== Segment start ==

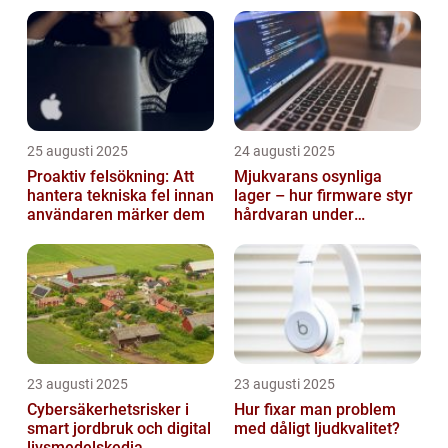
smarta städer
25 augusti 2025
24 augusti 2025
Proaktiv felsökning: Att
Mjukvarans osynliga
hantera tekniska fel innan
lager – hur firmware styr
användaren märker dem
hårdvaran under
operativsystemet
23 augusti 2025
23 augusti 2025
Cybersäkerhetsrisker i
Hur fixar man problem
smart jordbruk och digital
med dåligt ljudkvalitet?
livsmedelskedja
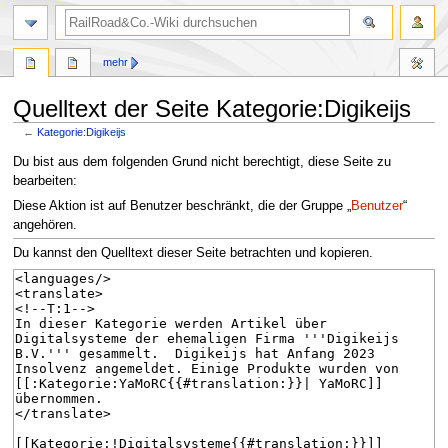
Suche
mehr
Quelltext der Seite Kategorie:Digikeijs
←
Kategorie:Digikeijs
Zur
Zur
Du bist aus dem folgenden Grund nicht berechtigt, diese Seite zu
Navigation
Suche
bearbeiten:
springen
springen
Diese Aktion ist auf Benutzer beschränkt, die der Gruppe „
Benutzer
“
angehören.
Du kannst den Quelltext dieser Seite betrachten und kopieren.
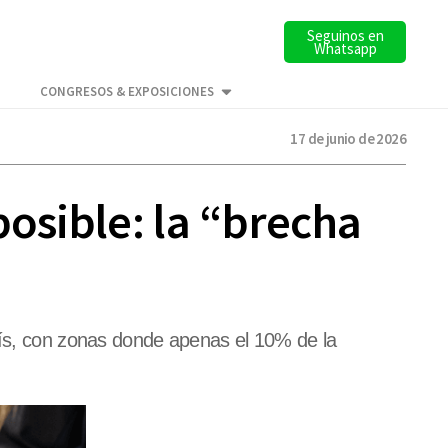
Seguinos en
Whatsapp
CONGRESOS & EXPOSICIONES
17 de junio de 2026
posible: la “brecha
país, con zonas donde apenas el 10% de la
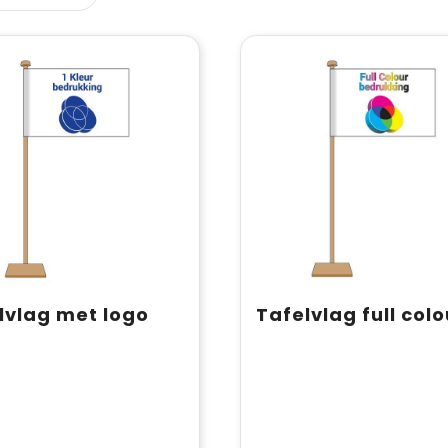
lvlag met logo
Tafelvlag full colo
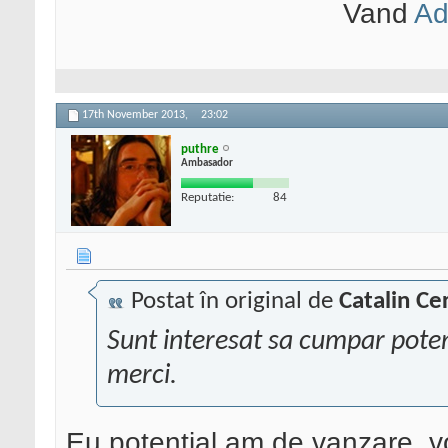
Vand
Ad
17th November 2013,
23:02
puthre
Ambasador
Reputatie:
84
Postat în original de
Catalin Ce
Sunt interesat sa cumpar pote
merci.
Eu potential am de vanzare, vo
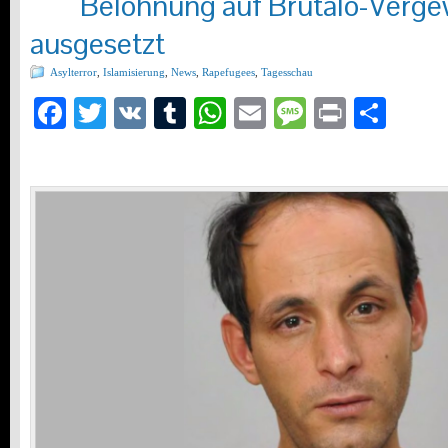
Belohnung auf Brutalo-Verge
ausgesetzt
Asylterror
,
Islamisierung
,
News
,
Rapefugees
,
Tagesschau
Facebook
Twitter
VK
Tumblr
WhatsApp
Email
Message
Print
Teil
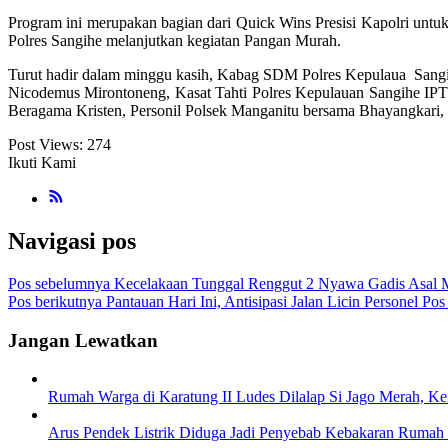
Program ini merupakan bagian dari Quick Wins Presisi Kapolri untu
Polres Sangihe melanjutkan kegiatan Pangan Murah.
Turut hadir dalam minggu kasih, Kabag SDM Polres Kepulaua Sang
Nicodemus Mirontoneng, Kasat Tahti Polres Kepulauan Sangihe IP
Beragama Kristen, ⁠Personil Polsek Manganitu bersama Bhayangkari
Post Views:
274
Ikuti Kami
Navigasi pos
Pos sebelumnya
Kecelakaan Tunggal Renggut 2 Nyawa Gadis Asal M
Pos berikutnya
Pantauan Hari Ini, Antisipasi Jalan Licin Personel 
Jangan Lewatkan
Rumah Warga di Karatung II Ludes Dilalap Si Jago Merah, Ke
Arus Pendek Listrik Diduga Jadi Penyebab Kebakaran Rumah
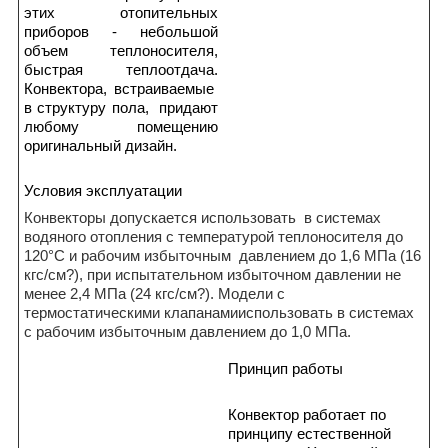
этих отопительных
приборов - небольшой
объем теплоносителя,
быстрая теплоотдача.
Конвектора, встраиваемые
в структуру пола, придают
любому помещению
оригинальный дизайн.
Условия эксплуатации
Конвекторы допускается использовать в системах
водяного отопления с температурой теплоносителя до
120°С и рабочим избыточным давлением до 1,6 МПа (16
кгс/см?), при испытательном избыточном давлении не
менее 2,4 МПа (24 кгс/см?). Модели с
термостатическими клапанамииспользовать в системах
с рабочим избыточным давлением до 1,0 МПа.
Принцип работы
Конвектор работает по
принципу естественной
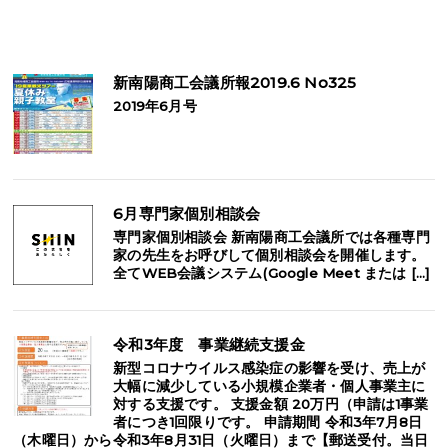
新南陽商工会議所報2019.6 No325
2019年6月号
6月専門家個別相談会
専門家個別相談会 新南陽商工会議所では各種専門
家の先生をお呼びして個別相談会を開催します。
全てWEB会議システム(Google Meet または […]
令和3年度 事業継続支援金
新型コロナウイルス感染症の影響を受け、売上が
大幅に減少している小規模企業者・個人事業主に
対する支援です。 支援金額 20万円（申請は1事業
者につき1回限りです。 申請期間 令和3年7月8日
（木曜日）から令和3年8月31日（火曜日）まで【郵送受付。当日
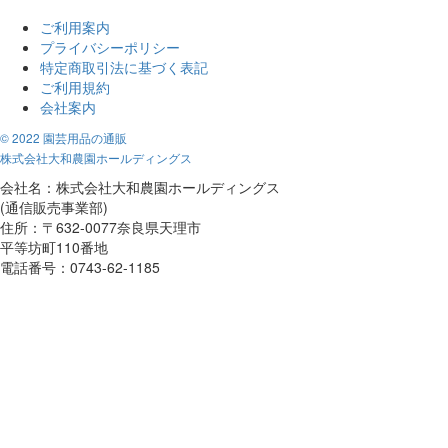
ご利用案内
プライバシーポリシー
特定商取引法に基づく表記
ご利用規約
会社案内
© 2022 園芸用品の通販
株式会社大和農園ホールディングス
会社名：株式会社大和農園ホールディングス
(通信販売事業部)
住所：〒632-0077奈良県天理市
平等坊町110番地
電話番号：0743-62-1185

== Segment end ==

#### [PROBLEM DESCRIPTION]
Copy every entry word for word, but omit the pictures.

#### [TASK SOLUTION]
smarta städer
25 augusti 2025
24 augusti 2025
Proaktiv felsökning: Att
Mjukvarans osynliga
hantera tekniska fel innan
lager – hur firmware styr
användaren märker dem
hårdvaran under
operativsystemet
23 augusti 2025
23 augusti 2025
Cybersäkerhetsrisker i
Hur fixar man problem
smart jordbruk och digital
med dåligt ljudkvalitet?
livsmedelskedja
Suche
mehr
Quelltext der Seite Kategorie:Digikeijs
←
Kategorie:Digikeijs
Zur
Zur
Du bist aus dem folgenden Grund nicht berechtigt, diese Seite zu
Navigation
Suche
bearbeiten:
springen
springen
Diese Aktion ist auf Benutzer beschränkt, die der Gruppe „
Benutzer
“
angehören.
Du kannst den Quelltext dieser Seite betrachten und kopieren.
Seguinos en
Whatsapp
CONGRESOS & EXPOSICIONES
17 de junio de 2026
posible: la “brecha
país, con zonas donde apenas el 10% de la
lvlag met logo
Tafelvlag full colo
Vand
Ad
17th November 2013,
23:02
puthre
Ambasador
Reputatie:
84
Postat în original de
Catalin Ce
Sunt interesat sa cumpar pote
merci.
Eu potential am de vanzare, vo
Belohnung auf Brutalo-Verge
ausgesetzt
Asylterror
,
Islamisierung
,
News
,
Rapefugees
,
Tagesschau
Facebook
Twitter
VK
Tumblr
WhatsApp
Email
Message
Print
Teil
Program ini merupakan bagian dari Quick Wins Presisi Kapolri untu
Polres Sangihe melanjutkan kegiatan Pangan Murah.
Turut hadir dalam minggu kasih, Kabag SDM Polres Kepulaua Sang
Nicodemus Mirontoneng, Kasat Tahti Polres Kepulauan Sangihe IP
Beragama Kristen, ⁠Personil Polsek Manganitu bersama Bhayangkari
Post Views:
274
Ikuti Kami
Navigasi pos
Pos sebelumnya
Kecelakaan Tunggal Renggut 2 Nyawa Gadis Asal M
Pos berikutnya
Pantauan Hari Ini, Antisipasi Jalan Licin Personel 
Jangan Lewatkan
Rumah Warga di Karatung II Ludes Dilalap Si Jago Merah, Ke
Arus Pendek Listrik Diduga Jadi Penyebab Kebakaran Rumah
этих отопительных
приборов - небольшой
объем теплоносителя,
быстрая теплоотдача.
Конвектора, встраиваемые
в структуру пола, придают
любому помещению
оригинальный дизайн.
Условия эксплуатации
Конвекторы допускается использовать в системах
водяного отопления с температурой теплоносителя до
120°С и рабочим избыточным давлением до 1,6 МПа (16
кгс/см?), при испытательном избыточном давлении не
менее 2,4 МПа (24 кгс/см?). Модели с
термостатическими клапанамииспользовать в системах
с рабочим избыточным давлением до 1,0 МПа.
Принцип работы
Конвектор работает по
принципу естественной
新南陽商工会議所報2019.6 No325
2019年6月号
6月専門家個別相談会
専門家個別相談会 新南陽商工会議所では各種専門
家の先生をお呼びして個別相談会を開催します。
全てWEB会議システム(Google Meet または […]
令和3年度 事業継続支援金
新型コロナウイルス感染症の影響を受け、売上が
大幅に減少している小規模企業者・個人事業主に
対する支援です。 支援金額 20万円（申請は1事業
者につき1回限りです。 申請期間 令和3年7月8日
（木曜日）から令和3年8月31日（火曜日）まで【郵送受付。当日
ご利用案内
プライバシーポリシー
特定商取引法に基づく表記
ご利用規約
会社案内
© 2022 園芸用品の通販
株式会社大和農園ホールディングス
会社名：株式会社大和農園ホールディングス
(通信販売事業部)
住所：〒632-0077奈良県天理市
平等坊町110番地
電話番号：0743-62-1185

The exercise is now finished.